**Exercise**
This task calls for copying each line below that contains "requirements".

▬▬▬

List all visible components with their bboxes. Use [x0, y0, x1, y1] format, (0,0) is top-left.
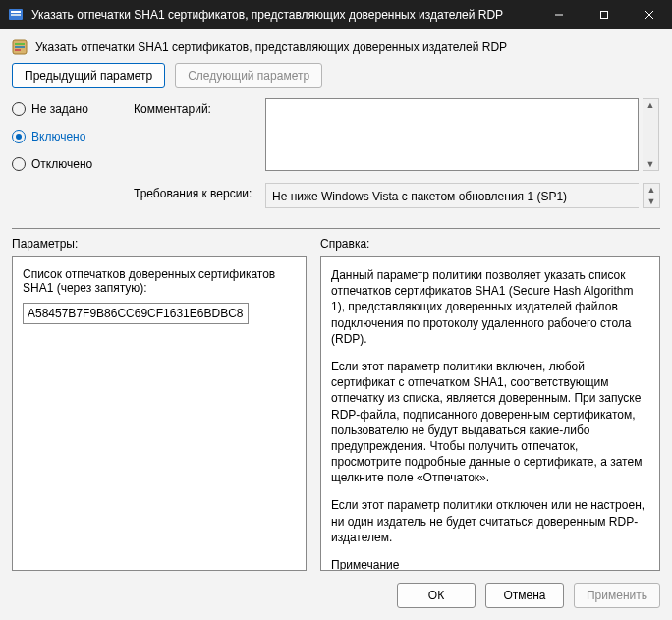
- scroll-up-icon: ▲: [643, 99, 658, 111]
- comment-label: Комментарий:: [134, 98, 261, 116]
- svg-rect-2: [11, 14, 21, 16]
- minimize-button[interactable]: [536, 0, 582, 29]
- comment-scrollbar[interactable]: ▲ ▼: [643, 98, 659, 171]
- section-labels: Параметры: Справка:: [0, 237, 672, 251]
- scroll-up-icon: ▲: [644, 184, 659, 196]
- dialog-buttons: ОК Отмена Применить: [0, 571, 672, 620]
- window-title: Указать отпечатки SHA1 сертификатов, пре…: [31, 8, 536, 22]
- comment-textarea[interactable]: [265, 98, 639, 171]
- requirements-scrollbar[interactable]: ▲ ▼: [643, 183, 660, 208]
- help-paragraph: Если этот параметр политики включен, люб…: [331, 359, 649, 486]
- parameters-heading: Параметры:: [12, 237, 307, 251]
- window-controls: [536, 0, 672, 29]
- svg-rect-1: [11, 11, 21, 13]
- radio-label: Отключено: [31, 157, 92, 171]
- svg-rect-4: [601, 12, 608, 19]
- maximize-button[interactable]: [582, 0, 627, 29]
- next-setting-button[interactable]: Следующий параметр: [175, 63, 322, 88]
- requirements-value: Не ниже Windows Vista с пакетом обновлен…: [265, 183, 639, 208]
- scroll-down-icon: ▼: [643, 158, 658, 170]
- ok-button[interactable]: ОК: [397, 583, 476, 608]
- scroll-down-icon: ▼: [644, 196, 659, 207]
- help-paragraph: Примечание: [331, 557, 649, 571]
- state-radio-group: Не задано Включено Отключено: [12, 98, 130, 171]
- radio-icon: [12, 130, 26, 143]
- thumbprints-input[interactable]: [23, 303, 249, 324]
- close-button[interactable]: [627, 0, 672, 29]
- help-paragraph: Данный параметр политики позволяет указа…: [331, 267, 649, 347]
- title-bar: Указать отпечатки SHA1 сертификатов, пре…: [0, 0, 672, 29]
- help-paragraph: Если этот параметр политики отключен или…: [331, 497, 649, 545]
- requirements-label: Требования к версии:: [134, 183, 261, 208]
- svg-rect-8: [15, 43, 25, 45]
- svg-rect-10: [15, 49, 21, 51]
- parameters-panel: Список отпечатков доверенных сертификато…: [12, 256, 307, 571]
- previous-setting-button[interactable]: Предыдущий параметр: [12, 63, 165, 88]
- divider: [12, 228, 660, 229]
- help-heading: Справка:: [307, 237, 660, 251]
- header-row: Указать отпечатки SHA1 сертификатов, пре…: [0, 29, 672, 63]
- lower-split: Список отпечатков доверенных сертификато…: [0, 251, 672, 571]
- thumbprints-label: Список отпечатков доверенных сертификато…: [23, 267, 296, 295]
- help-panel: Данный параметр политики позволяет указа…: [320, 256, 660, 571]
- radio-icon: [12, 157, 26, 171]
- cancel-button[interactable]: Отмена: [485, 583, 564, 608]
- policy-title: Указать отпечатки SHA1 сертификатов, пре…: [35, 40, 507, 54]
- help-text: Данный параметр политики позволяет указа…: [331, 267, 649, 571]
- apply-button[interactable]: Применить: [574, 583, 660, 608]
- radio-label: Включено: [31, 130, 85, 143]
- radio-icon: [12, 102, 26, 116]
- config-area: Не задано Включено Отключено Комментарий…: [0, 98, 672, 208]
- app-icon: [8, 7, 24, 23]
- radio-enabled[interactable]: Включено: [12, 130, 130, 143]
- radio-not-configured[interactable]: Не задано: [12, 102, 130, 116]
- nav-row: Предыдущий параметр Следующий параметр: [0, 63, 672, 98]
- policy-icon: [12, 39, 28, 55]
- radio-label: Не задано: [31, 102, 88, 116]
- svg-rect-9: [15, 46, 25, 48]
- radio-disabled[interactable]: Отключено: [12, 157, 130, 171]
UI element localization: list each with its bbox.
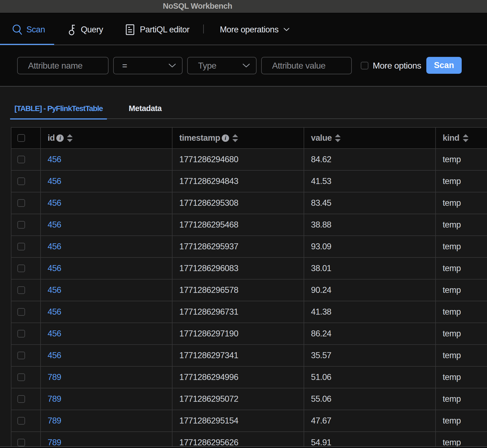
id-link[interactable]: 789	[48, 394, 61, 404]
row-checkbox[interactable]	[17, 286, 25, 294]
scan-button[interactable]: Scan	[426, 57, 462, 74]
app-title: NoSQL Workbench	[163, 2, 232, 11]
cell-timestamp: 1771286296731	[172, 301, 304, 323]
nav-separator	[203, 24, 204, 33]
row-checkbox[interactable]	[17, 177, 25, 185]
row-checkbox[interactable]	[17, 439, 25, 446]
row-checkbox[interactable]	[17, 243, 25, 250]
id-link[interactable]: 456	[48, 155, 61, 164]
row-checkbox[interactable]	[17, 221, 25, 229]
cell-kind: temp	[436, 345, 487, 367]
cell-id: 456	[41, 236, 172, 258]
id-link[interactable]: 789	[48, 372, 61, 382]
cell-id: 456	[41, 345, 172, 367]
tab-metadata[interactable]: Metadata	[129, 98, 162, 119]
more-operations-menu[interactable]: More operations	[220, 14, 289, 45]
id-link[interactable]: 456	[48, 351, 61, 360]
cell-id: 456	[41, 301, 172, 323]
table-row: 456177128629530883.45temp	[11, 192, 487, 214]
id-link[interactable]: 456	[48, 285, 61, 295]
header-cell-kind[interactable]: kind	[436, 128, 487, 149]
cell-kind: temp	[436, 367, 487, 388]
tab-table-pyflinktesttable[interactable]: [TABLE] - PyFlinkTestTable	[14, 98, 103, 119]
row-select-cell	[11, 345, 41, 367]
row-select-cell	[11, 301, 41, 323]
row-select-cell	[11, 171, 41, 192]
attribute-name-input[interactable]: Attribute name	[17, 57, 109, 74]
row-select-cell	[11, 432, 41, 448]
id-link[interactable]: 456	[48, 263, 61, 273]
row-select-cell	[11, 192, 41, 214]
cell-kind: temp	[436, 236, 487, 258]
id-link[interactable]: 456	[48, 176, 61, 186]
sort-icon[interactable]	[232, 134, 239, 142]
id-link[interactable]: 456	[48, 329, 61, 339]
row-checkbox[interactable]	[17, 156, 25, 163]
row-checkbox[interactable]	[17, 395, 25, 403]
id-link[interactable]: 456	[48, 242, 61, 251]
attribute-value-placeholder: Attribute value	[272, 61, 325, 71]
header-label-value: value	[311, 133, 332, 143]
table-row: 789177128629562654.91temp	[11, 432, 487, 448]
id-link[interactable]: 789	[48, 438, 61, 447]
table-row: 789177128629515447.67temp	[11, 410, 487, 432]
row-checkbox[interactable]	[17, 352, 25, 359]
cell-value: 83.45	[304, 192, 436, 214]
id-link[interactable]: 789	[48, 416, 61, 426]
header-cell-timestamp[interactable]: timestampi	[172, 128, 304, 149]
id-link[interactable]: 456	[48, 220, 61, 230]
row-checkbox[interactable]	[17, 373, 25, 381]
row-checkbox[interactable]	[17, 308, 25, 316]
cell-value: 84.62	[304, 149, 436, 171]
info-icon[interactable]: i	[56, 134, 64, 142]
table-row: 456177128629673141.38temp	[11, 301, 487, 323]
cell-id: 456	[41, 171, 172, 192]
tab-scan[interactable]: Scan	[0, 14, 54, 45]
table-row: 456177128629657890.24temp	[11, 280, 487, 301]
cell-value: 86.24	[304, 323, 436, 345]
cell-value: 41.38	[304, 301, 436, 323]
row-select-cell	[11, 410, 41, 432]
type-placeholder: Type	[198, 61, 216, 71]
cell-kind: temp	[436, 410, 487, 432]
tab-query[interactable]: Query	[58, 14, 103, 45]
row-checkbox[interactable]	[17, 417, 25, 425]
select-all-checkbox[interactable]	[17, 134, 25, 142]
id-link[interactable]: 456	[48, 198, 61, 208]
table-row: 456177128629734135.57temp	[11, 345, 487, 367]
results-section: [TABLE] - PyFlinkTestTable Metadata idit…	[0, 86, 487, 448]
cell-value: 51.06	[304, 367, 436, 388]
header-cell-id[interactable]: idi	[41, 128, 172, 149]
row-checkbox[interactable]	[17, 199, 25, 207]
tab-partiql-editor[interactable]: PartiQL editor	[115, 14, 189, 45]
attribute-value-input[interactable]: Attribute value	[261, 57, 352, 74]
table-body: 456177128629468084.62temp456177128629484…	[11, 149, 487, 448]
cell-value: 47.67	[304, 410, 436, 432]
cell-timestamp: 1771286296578	[172, 280, 304, 301]
chevron-down-icon	[283, 28, 289, 31]
row-select-cell	[11, 149, 41, 171]
info-icon[interactable]: i	[222, 134, 229, 142]
header-cell-value[interactable]: value	[304, 128, 436, 149]
row-select-cell	[11, 323, 41, 345]
cell-id: 789	[41, 432, 172, 448]
table-row: 789177128629507255.06temp	[11, 388, 487, 410]
title-bar: NoSQL Workbench	[0, 0, 487, 13]
attribute-name-placeholder: Attribute name	[28, 61, 82, 71]
row-checkbox[interactable]	[17, 265, 25, 272]
cell-kind: temp	[436, 432, 487, 448]
row-select-cell	[11, 280, 41, 301]
more-options-checkbox[interactable]	[361, 62, 368, 69]
id-link[interactable]: 456	[48, 307, 61, 317]
type-select[interactable]: Type	[187, 57, 257, 74]
cell-timestamp: 1771286294680	[172, 149, 304, 171]
operator-select[interactable]: =	[113, 57, 183, 74]
row-checkbox[interactable]	[17, 330, 25, 337]
magnifier-icon	[12, 24, 22, 35]
sort-icon[interactable]	[334, 134, 341, 142]
sort-icon[interactable]	[462, 134, 469, 142]
cell-timestamp: 1771286297190	[172, 323, 304, 345]
chevron-down-icon	[242, 63, 250, 68]
cell-timestamp: 1771286296083	[172, 258, 304, 280]
sort-icon[interactable]	[66, 134, 73, 142]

▬▬▬

**Your solution**
- requirements-scrollbar[interactable]: ▲ ▼: [643, 183, 660, 208]
- requirements-value: Не ниже Windows Vista с пакетом обновлен…: [265, 183, 639, 208]
- requirements-label: Требования к версии:: [134, 183, 261, 208]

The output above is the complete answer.